══ Dataset entries ══

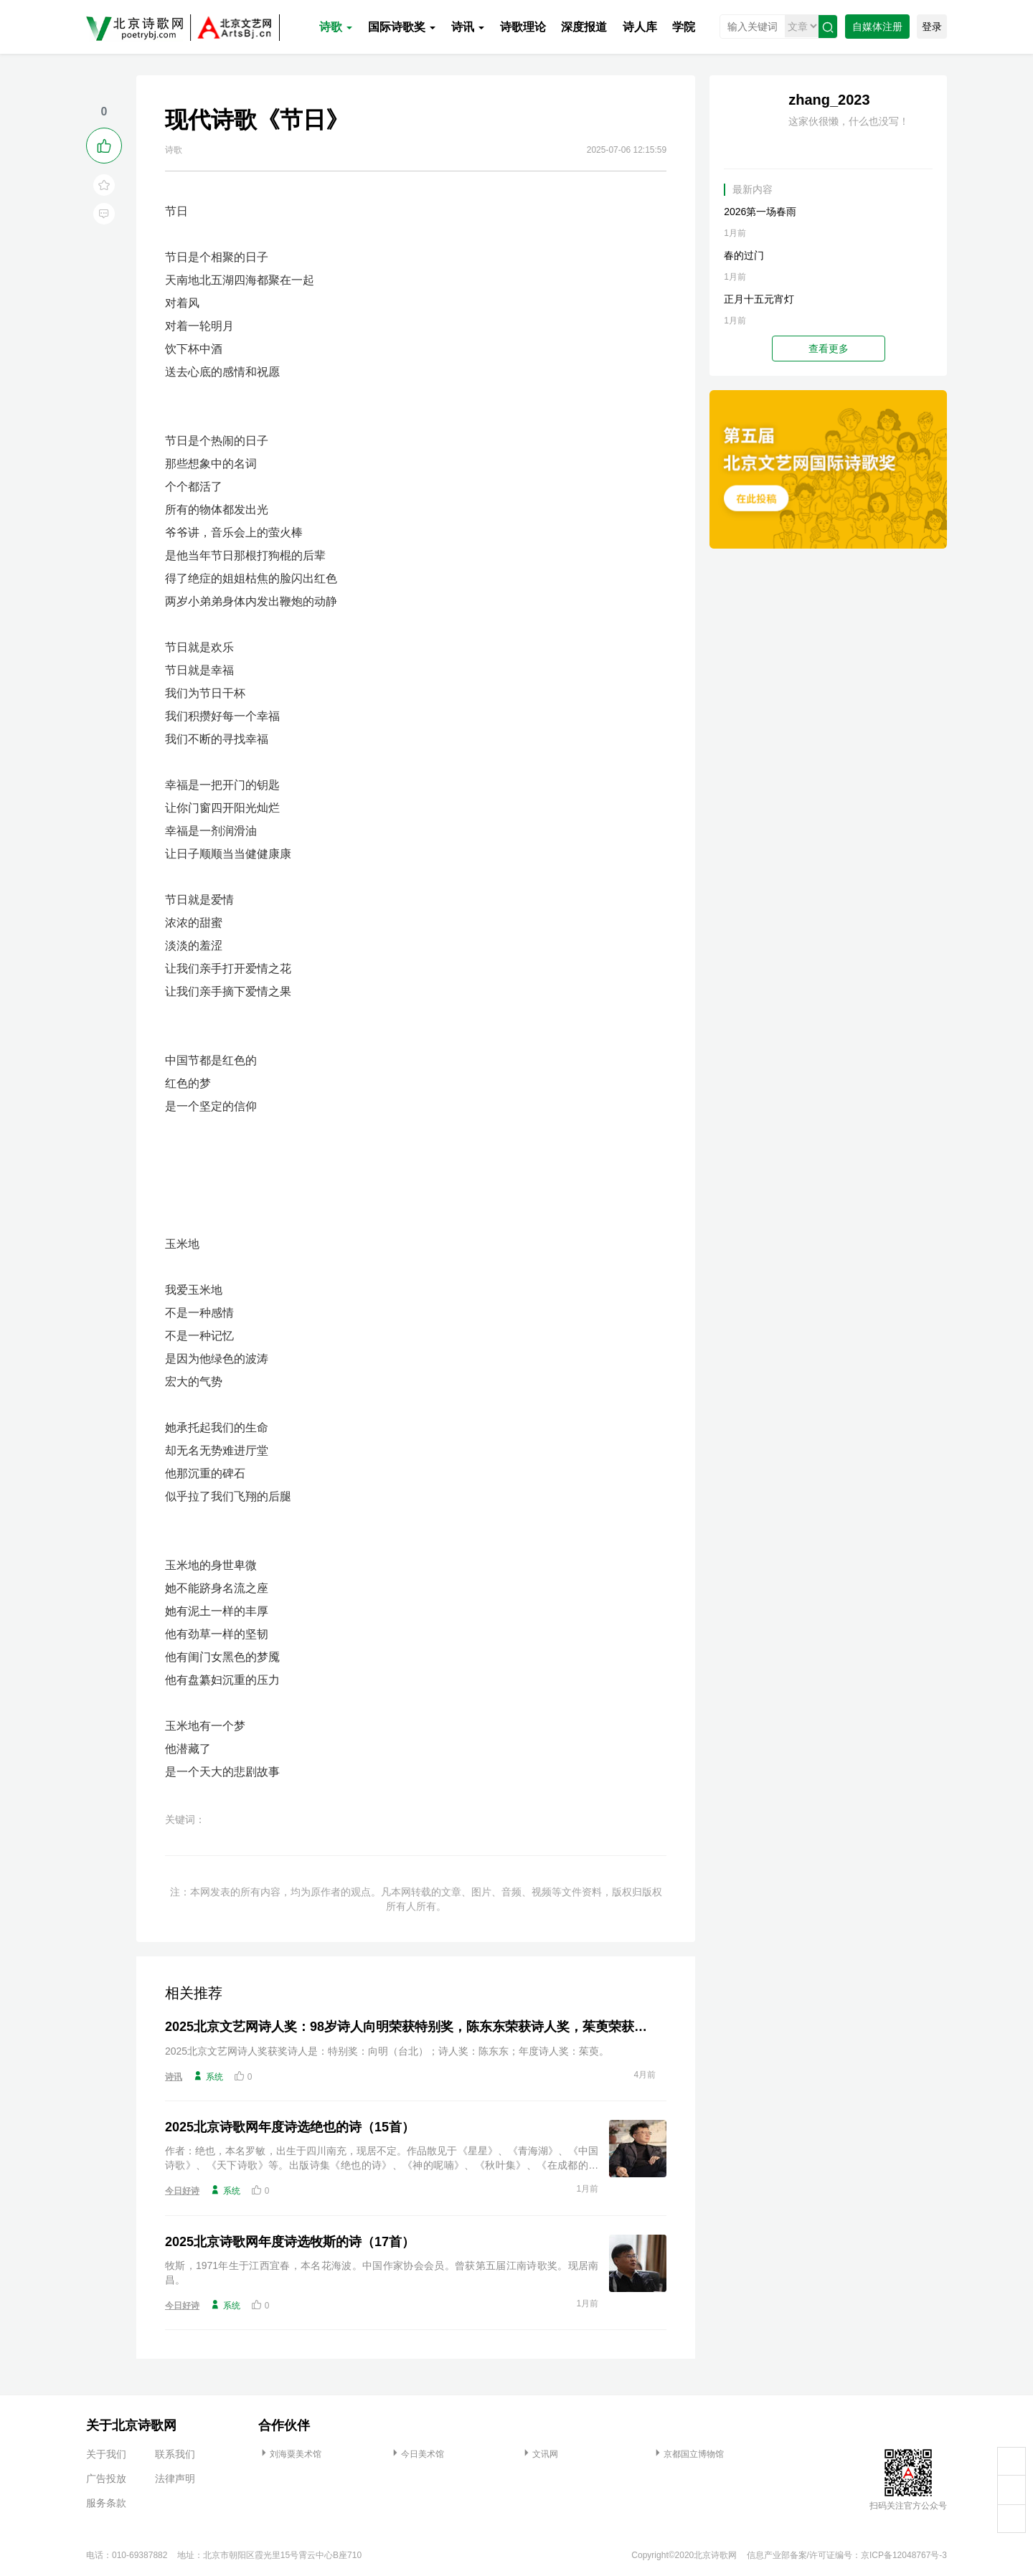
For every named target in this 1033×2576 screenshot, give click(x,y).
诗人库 (640, 27)
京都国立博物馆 (688, 2454)
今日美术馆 (417, 2454)
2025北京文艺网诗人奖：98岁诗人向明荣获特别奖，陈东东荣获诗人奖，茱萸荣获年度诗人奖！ (410, 2026)
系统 (208, 2076)
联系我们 (175, 2454)
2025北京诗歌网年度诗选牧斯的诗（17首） (290, 2242)
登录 (932, 26)
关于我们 (106, 2454)
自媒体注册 (877, 26)
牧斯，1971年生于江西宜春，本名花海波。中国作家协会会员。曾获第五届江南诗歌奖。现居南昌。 (381, 2273)
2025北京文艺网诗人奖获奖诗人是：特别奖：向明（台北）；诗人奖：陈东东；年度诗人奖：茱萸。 (387, 2051)
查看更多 (828, 348)
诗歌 (335, 27)
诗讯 (467, 27)
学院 (683, 27)
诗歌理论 (523, 27)
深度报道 (584, 27)
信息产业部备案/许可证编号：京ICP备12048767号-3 (847, 2555)
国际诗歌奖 (401, 27)
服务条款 (106, 2503)
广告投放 (106, 2478)
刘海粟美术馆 (289, 2454)
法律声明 (175, 2478)
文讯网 (539, 2454)
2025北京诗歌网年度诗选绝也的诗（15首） (290, 2127)
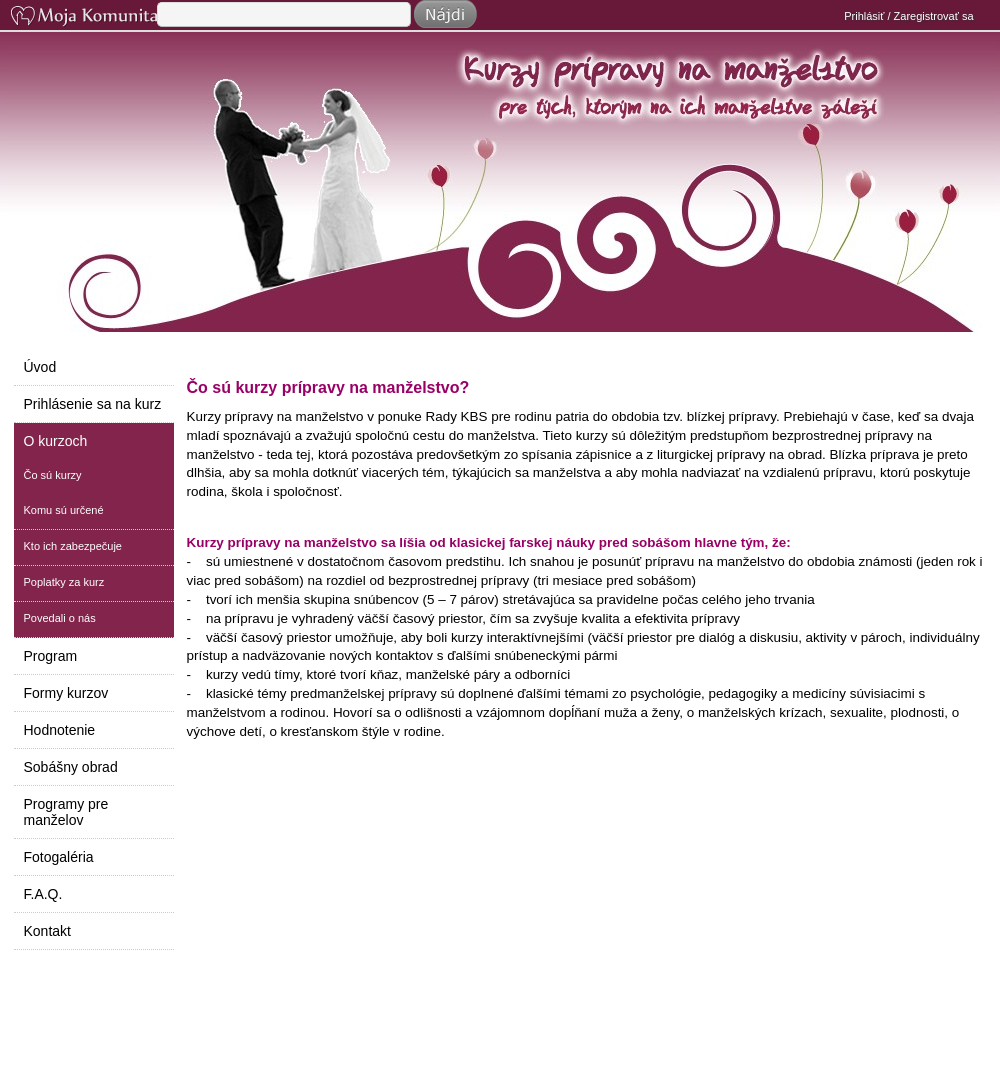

═══

• Exercise: Please set down the whole listing exactly, apart from the pictures.

• Solved problem:
For every named target in this 1033×2576 screenshot, give click(x,y).
诗人库 (640, 27)
京都国立博物馆 (688, 2454)
今日美术馆 (417, 2454)
2025北京文艺网诗人奖：98岁诗人向明荣获特别奖，陈东东荣获诗人奖，茱萸荣获年度诗人奖！ (410, 2026)
系统 (208, 2076)
联系我们 (175, 2454)
2025北京诗歌网年度诗选牧斯的诗（17首） (290, 2242)
登录 (932, 26)
关于我们 (106, 2454)
自媒体注册 (877, 26)
牧斯，1971年生于江西宜春，本名花海波。中国作家协会会员。曾获第五届江南诗歌奖。现居南昌。 (381, 2273)
2025北京文艺网诗人奖获奖诗人是：特别奖：向明（台北）；诗人奖：陈东东；年度诗人奖：茱萸。 (387, 2051)
查看更多 (828, 348)
诗歌 (335, 27)
诗讯 (467, 27)
学院 (683, 27)
诗歌理论 (523, 27)
深度报道 (584, 27)
信息产业部备案/许可证编号：京ICP备12048767号-3 (847, 2555)
国际诗歌奖 (401, 27)
服务条款 (106, 2503)
广告投放 (106, 2478)
刘海粟美术馆 (289, 2454)
法律声明 (175, 2478)
文讯网 (539, 2454)
2025北京诗歌网年度诗选绝也的诗（15首） (290, 2127)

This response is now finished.